Abstract
Delayed diagnosis and treatment of rhabdomyolysis in diabetic emergencies may lead to irreversible kidney damage and progress to chronic kidney disease. Therefore, early detection and correction of electrolyte disturbances, resulting from diabetes and risk factors for rhabdomyolysis, is essential to avoid complications and renal function improvement. In this case report, a patient with two weeks history of polyuria, polydipsia, and nocturia showed up at ED with epigastric abdominal pain, nausea, and non-bloody vomiting.
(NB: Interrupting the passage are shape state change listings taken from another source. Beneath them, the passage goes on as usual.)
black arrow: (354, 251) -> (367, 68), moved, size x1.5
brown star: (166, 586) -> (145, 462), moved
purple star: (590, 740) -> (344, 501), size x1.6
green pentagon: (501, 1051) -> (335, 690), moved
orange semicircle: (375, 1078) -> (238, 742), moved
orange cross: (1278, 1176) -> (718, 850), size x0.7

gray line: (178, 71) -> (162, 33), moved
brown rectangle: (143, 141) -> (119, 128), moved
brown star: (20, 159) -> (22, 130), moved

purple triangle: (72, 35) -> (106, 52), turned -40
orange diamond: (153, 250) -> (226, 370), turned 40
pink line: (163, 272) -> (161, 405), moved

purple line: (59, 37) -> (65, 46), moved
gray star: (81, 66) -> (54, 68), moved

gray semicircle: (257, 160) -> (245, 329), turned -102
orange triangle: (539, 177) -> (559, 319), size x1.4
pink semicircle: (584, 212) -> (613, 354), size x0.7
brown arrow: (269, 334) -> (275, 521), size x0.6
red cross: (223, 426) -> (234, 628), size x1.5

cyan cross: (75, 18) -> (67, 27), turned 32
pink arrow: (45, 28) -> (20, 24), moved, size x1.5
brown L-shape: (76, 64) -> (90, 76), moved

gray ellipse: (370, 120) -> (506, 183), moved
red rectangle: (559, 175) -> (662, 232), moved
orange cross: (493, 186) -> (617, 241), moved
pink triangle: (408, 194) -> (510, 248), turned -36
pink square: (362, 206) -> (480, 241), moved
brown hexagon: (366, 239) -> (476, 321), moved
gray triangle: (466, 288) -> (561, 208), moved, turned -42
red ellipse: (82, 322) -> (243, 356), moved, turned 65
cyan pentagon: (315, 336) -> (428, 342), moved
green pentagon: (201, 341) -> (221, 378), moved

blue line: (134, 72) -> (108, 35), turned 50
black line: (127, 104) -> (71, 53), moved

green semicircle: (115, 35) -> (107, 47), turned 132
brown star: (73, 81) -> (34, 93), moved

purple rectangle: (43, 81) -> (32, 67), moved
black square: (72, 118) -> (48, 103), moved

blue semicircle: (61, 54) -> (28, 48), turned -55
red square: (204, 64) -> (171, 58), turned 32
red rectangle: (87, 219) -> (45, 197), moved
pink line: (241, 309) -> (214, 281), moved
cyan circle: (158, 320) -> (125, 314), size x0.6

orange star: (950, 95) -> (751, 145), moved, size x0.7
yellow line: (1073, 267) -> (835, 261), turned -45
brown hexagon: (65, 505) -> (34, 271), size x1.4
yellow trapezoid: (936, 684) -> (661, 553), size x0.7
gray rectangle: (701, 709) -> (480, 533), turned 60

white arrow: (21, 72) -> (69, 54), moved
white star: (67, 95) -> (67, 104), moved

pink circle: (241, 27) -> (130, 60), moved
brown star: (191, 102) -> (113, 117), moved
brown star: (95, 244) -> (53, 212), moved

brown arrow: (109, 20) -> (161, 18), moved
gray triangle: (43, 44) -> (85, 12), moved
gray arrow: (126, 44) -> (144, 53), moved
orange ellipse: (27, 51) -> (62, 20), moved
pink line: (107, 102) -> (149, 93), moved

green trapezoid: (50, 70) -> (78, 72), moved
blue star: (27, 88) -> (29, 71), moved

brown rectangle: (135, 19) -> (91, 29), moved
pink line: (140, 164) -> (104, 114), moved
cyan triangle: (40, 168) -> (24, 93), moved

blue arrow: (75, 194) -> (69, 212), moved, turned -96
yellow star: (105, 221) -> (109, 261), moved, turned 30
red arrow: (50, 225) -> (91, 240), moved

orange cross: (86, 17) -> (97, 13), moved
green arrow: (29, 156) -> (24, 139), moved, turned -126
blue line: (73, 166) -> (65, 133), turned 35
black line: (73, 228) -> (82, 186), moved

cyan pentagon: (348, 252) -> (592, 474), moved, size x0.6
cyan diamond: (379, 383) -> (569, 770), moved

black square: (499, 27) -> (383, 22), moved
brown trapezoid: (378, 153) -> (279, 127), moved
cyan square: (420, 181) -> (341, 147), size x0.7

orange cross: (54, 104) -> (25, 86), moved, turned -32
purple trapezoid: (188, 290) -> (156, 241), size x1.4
The patient was in a diabetic ketoacidosis episode in which rhabdomyolysis developed and complicated into acute renal failure. Few case reports in the literature have mentioned the association of hypophosphatemia, severe acidosis, and high osmolarity as contributors to rhabdomyolysis leading to acute kidney injury (AKI) in patients with hyperglycemic emergency cases. To our knowledge, this is the first case reported in Saudi Arabia. Therefore, our unique case sheds some light on an overlooked complication in diabetic ketoacidosis (DKA), rhabdomyolysis, in which electrolyte abnormalities are the most probable trigger.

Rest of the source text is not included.